Member of the Wyoming Senate from the 13th district
- In office January 9, 2007 – January 8, 2019
- Preceded by: Tex Boggs
- Succeeded by: Tom James

Member of the Wyoming House of Representatives from the 39th district
- In office March 2003 – January 9, 2007
- Preceded by: Christopher Boswell
- Succeeded by: Stan Blake

Personal details
- Born: John M. Hastert November 20, 1958 (age 67) Euclid, Ohio
- Party: Democratic
- Children: Three
- Alma mater: Western Wyoming Community College Denver Automotive and Diesel College
- Profession: Mechanic

= John Hastert =

American politician

John M. Hastert (born November 20, 1958) is a former Democratic member of the Wyoming Senate, he represented the 13th district from 2007 to 2019. The 13th is located in Sweetwater County and includes Green River, Purple Sage, Clearview Acres and portions of Rock Springs. He served as the Senate Minority Caucus Chairman from 2013 until his promotion to Senate Minority Whip in 2017.

Prior to his service in the Senate, he served 1.5 terms in the Wyoming House of Representatives from 2003 through January 2007. Hastert was originally appointed by the Sweetwater County Commission in March 2003 to fill the vacant seat left by former majority leader Democrat Christopher Boswell, who left office to become newly elected Governor Dave Freudenthal's chief-of-staff.

==Wyoming Senate==

Hastert was a member of several committees including the committees for Budgets and Revenue, Health and Human Services, Select Water, Labor & Economic Development and Senate Rules and Procedures as well as the Management Council, Task Force on State Penal Facilities and State Retirement Board Liaison.

== Sex trafficking and arrest ==

=== Sting ===
The Sweetwater County Sheriff's Office, Wyoming Division of Criminal Investigation and Homeland Security conducted an investigation into human trafficking at the Rock Springs Clarion Hotel, located at 2518 Foothill Boulevard. A homeland security investigator posed as a female prostitute on Skipthegames.com and was contacted by a person using a VoIP phone number. They began a conversation that started on April 28, 2021.

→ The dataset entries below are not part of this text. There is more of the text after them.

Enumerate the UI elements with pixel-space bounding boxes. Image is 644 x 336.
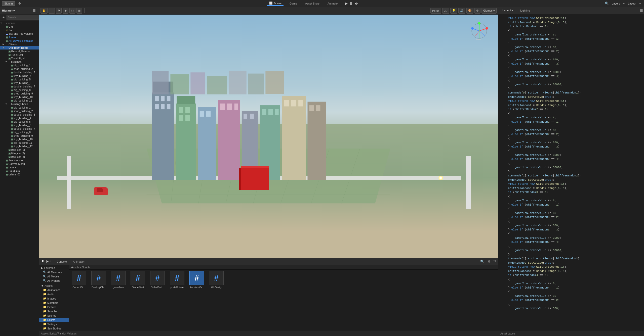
- tab-scene[interactable]: ⬜ Scene: [267, 1, 284, 6]
- inspector-menu-icon[interactable]: ☰: [639, 8, 644, 13]
- hierarchy-tree-item[interactable]: ▣big_building_11: [0, 99, 39, 102]
- hierarchy-search-input[interactable]: [7, 15, 41, 20]
- layout-dropdown-icon[interactable]: ▾: [638, 1, 642, 6]
- search-icon[interactable]: 🔍: [604, 1, 610, 6]
- tab-project[interactable]: Project: [39, 259, 54, 264]
- scene-gizmo[interactable]: Persp: [470, 22, 488, 40]
- settings-icon[interactable]: ⚙: [17, 1, 22, 6]
- all-models-item[interactable]: 🔍 All Models: [39, 274, 69, 278]
- pause-button[interactable]: ⏸: [349, 1, 353, 6]
- hierarchy-tree-item[interactable]: ▣shop_building_9: [0, 134, 39, 137]
- asset-item[interactable]: # DestroyOb...: [90, 271, 107, 289]
- hierarchy-tree-item[interactable]: ▣caisse_01: [0, 173, 39, 176]
- tab-animation[interactable]: Animation: [70, 259, 88, 264]
- hierarchy-tree-item[interactable]: ▣Tunel-Left: [0, 53, 39, 57]
- hierarchy-tree-item[interactable]: ▣big_building_5: [0, 78, 39, 81]
- images-folder[interactable]: 📁 Images: [39, 296, 69, 301]
- hand-tool-button[interactable]: ✋: [41, 8, 48, 14]
- hierarchy-tree-item[interactable]: ▣shop_building_2: [0, 109, 39, 113]
- hierarchy-tree-item[interactable]: ▣double_building_3: [0, 71, 39, 74]
- move-tool-button[interactable]: ↔: [49, 8, 55, 14]
- 2d-button[interactable]: 2D: [442, 8, 449, 14]
- hierarchy-tree-item[interactable]: ▼buildings: [0, 60, 39, 64]
- all-prefabs-item[interactable]: 🔍 All Prefabs: [39, 278, 69, 283]
- hierarchy-tree-item[interactable]: ▣little_car (2): [0, 152, 39, 155]
- hierarchy-tree-item[interactable]: ▣little_car (3): [0, 155, 39, 159]
- rotate-tool-button[interactable]: ↻: [56, 8, 62, 14]
- hierarchy-tree-item[interactable]: ▣double_building_3: [0, 113, 39, 116]
- transform-tool-button[interactable]: ⊞: [76, 8, 82, 14]
- prefabs-folder[interactable]: 📁 Prefabs: [39, 305, 69, 309]
- hierarchy-tree-item[interactable]: ▣Lamps: [0, 166, 39, 169]
- scenes-folder[interactable]: 📁 Scenes: [39, 313, 69, 318]
- tab-lighting[interactable]: Lighting: [517, 8, 534, 13]
- hierarchy-tree-item[interactable]: ▣tiny_building_6: [0, 81, 39, 85]
- hierarchy-menu-icon[interactable]: ☰: [32, 8, 37, 13]
- scene-settings-button[interactable]: ⚙: [474, 8, 480, 14]
- gizmos-button[interactable]: Gizmos ▾: [481, 8, 497, 14]
- hierarchy-tree-item[interactable]: ▣double_building_7: [0, 127, 39, 130]
- scene-view[interactable]: Persp: [39, 15, 498, 258]
- audio-folder[interactable]: 📁 Audio: [39, 292, 69, 296]
- hierarchy-tree-item[interactable]: ▣double_building_7: [0, 85, 39, 88]
- tab-console[interactable]: Console: [54, 259, 70, 264]
- hierarchy-tree-item[interactable]: ▣tiny_building_12: [0, 145, 39, 148]
- asset-item[interactable]: # GameStart: [129, 271, 147, 289]
- sign-in-button[interactable]: Sign in: [2, 1, 15, 6]
- hierarchy-tree-item[interactable]: ▣tiny_building_10: [0, 137, 39, 141]
- hierarchy-tree-item[interactable]: ▣tiny_building_4: [0, 116, 39, 120]
- settings-folder[interactable]: 📁 Settings: [39, 322, 69, 326]
- hierarchy-tree-item[interactable]: ▣Canvas Menu: [0, 162, 39, 166]
- asset-item[interactable]: # WinVerify: [208, 271, 225, 289]
- hierarchy-tree-item[interactable]: ▣big_building_11: [0, 141, 39, 145]
- audio-toggle[interactable]: 🔊: [458, 8, 465, 14]
- project-search-icon[interactable]: 🔍: [479, 259, 485, 264]
- scale-tool-button[interactable]: ⊕: [63, 8, 68, 14]
- hierarchy-tree-item[interactable]: ▼Old Town Road: [0, 46, 39, 50]
- asset-item[interactable]: # OrderVerif...: [149, 271, 166, 289]
- asset-item[interactable]: # CurrentDr...: [70, 271, 88, 289]
- hierarchy-tree-item[interactable]: ▶Clients: [0, 42, 39, 46]
- hierarchy-tree-item[interactable]: ▣AR Device Simulator: [0, 39, 39, 42]
- tab-inspector[interactable]: Inspector: [498, 8, 517, 13]
- hierarchy-tree-item[interactable]: ▣big_building_8: [0, 88, 39, 92]
- hierarchy-tree-item[interactable]: ▣big_building_8: [0, 130, 39, 134]
- animations-folder[interactable]: 📁 Animations: [39, 288, 69, 292]
- asset-item[interactable]: # gameflow: [109, 271, 127, 289]
- hierarchy-tree-item[interactable]: ▣Bouquets: [0, 169, 39, 173]
- all-materials-item[interactable]: 🔍 All Materials: [39, 270, 69, 274]
- hierarchy-tree-item[interactable]: ▣Joueur: [0, 35, 39, 39]
- hierarchy-tree-item[interactable]: ▣fleuriste shop: [0, 159, 39, 162]
- samples-folder[interactable]: 📁 Samples: [39, 309, 69, 313]
- tab-animator[interactable]: Animator: [326, 2, 341, 6]
- layers-dropdown-icon[interactable]: ▾: [622, 1, 626, 6]
- hierarchy-tree-item[interactable]: ☁Sky and Fog Volume: [0, 32, 39, 35]
- fx-toggle[interactable]: 🎨: [466, 8, 473, 14]
- materials-folder[interactable]: 📁 Materials: [39, 301, 69, 305]
- hierarchy-tree-item[interactable]: ☀Sun: [0, 28, 39, 32]
- lighting-toggle[interactable]: 💡: [450, 8, 457, 14]
- scripts-folder[interactable]: 📁 Scripts: [39, 318, 69, 322]
- hierarchy-tree-item[interactable]: ▣tiny_building_6: [0, 123, 39, 127]
- rect-tool-button[interactable]: ⬚: [69, 8, 75, 14]
- asset-item[interactable]: # RandomVa...: [188, 271, 206, 289]
- hierarchy-tree-item[interactable]: ▣big_building_5: [0, 120, 39, 123]
- hierarchy-tree-item[interactable]: ▣big_building_1: [0, 64, 39, 67]
- persp-button[interactable]: Persp: [430, 8, 441, 14]
- tab-asset-store[interactable]: Asset Store: [303, 2, 321, 6]
- tab-game[interactable]: Game: [288, 2, 299, 6]
- synistudios-folder[interactable]: 📁 SyniStudios: [39, 326, 69, 330]
- hierarchy-tree-item[interactable]: ▣shop_building_9: [0, 92, 39, 95]
- hierarchy-tree-item[interactable]: ▣GM: [0, 25, 39, 28]
- step-button[interactable]: ⏭: [355, 1, 359, 6]
- hierarchy-add-button[interactable]: +: [2, 15, 6, 20]
- hierarchy-tree-item[interactable]: ▣Ground_Exterior: [0, 50, 39, 53]
- hierarchy-tree-item[interactable]: ▣tiny_building_10: [0, 95, 39, 99]
- play-button[interactable]: ▶: [345, 1, 348, 6]
- hierarchy-tree-item[interactable]: ▼exterior: [0, 21, 39, 25]
- hierarchy-tree-item[interactable]: ▣little_car (1): [0, 148, 39, 152]
- hierarchy-tree-item[interactable]: ▣tiny_building_4: [0, 74, 39, 78]
- hierarchy-tree-item[interactable]: ▣Tunel-Right: [0, 57, 39, 60]
- project-settings-icon[interactable]: ⚙: [487, 259, 492, 264]
- hierarchy-tree-item[interactable]: ▣big_building_1: [0, 106, 39, 109]
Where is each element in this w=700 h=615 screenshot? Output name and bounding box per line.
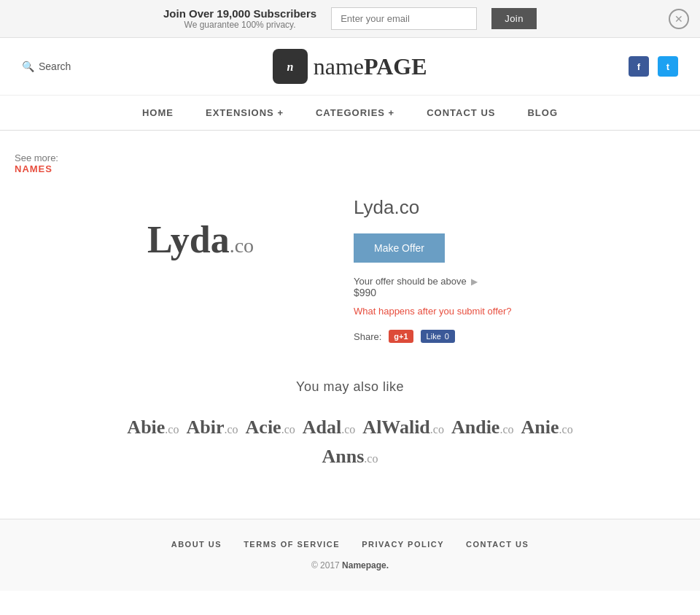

Hastert asked about the pricing and explained what specific acts he was interested in. Hastert was told to meet at 4:00 PM at the Rock Springs Clarion Hotel. Investigators arrived at the hotel and saw him wearing a blue shirt and blue jeans.

=== Arrest and trial ===
Investigators and officers were secretly inside the room. Hastert opened the door, and lieutenant Joseph Tomich grabbed Hastert by the shirt collar in an attempt to bring him into the room. Hastert resisted and attempted to fight the officer before being restrained to the wall.

Hastert was arrested on charges related to human trafficking and sex trafficking. He was charged with solicitation of prostitution, along with interference with a police officer. He entered not guilty pleas to the charges. He initially refused to identify himself but later verbally identified his name and date of birth.

==Electoral history==

Wyoming's 13th Senate District election, 2006
Primary election
| Party |  | Candidate | Votes | % |
|  | Democratic | John M. Hastert | 1,531 | 66.9 |
|  | Democratic | Ted L. Barney | 756 | 33.1 |

Since Hastert's victory in the 2006 primary, he has run unopposed in three general elections ('06, '10, '14) and two primaries ('10, '14).

He also ran unopposed for his seat in the 39th district of the Wyoming House of Representatives in 2004 in both the primary and general elections.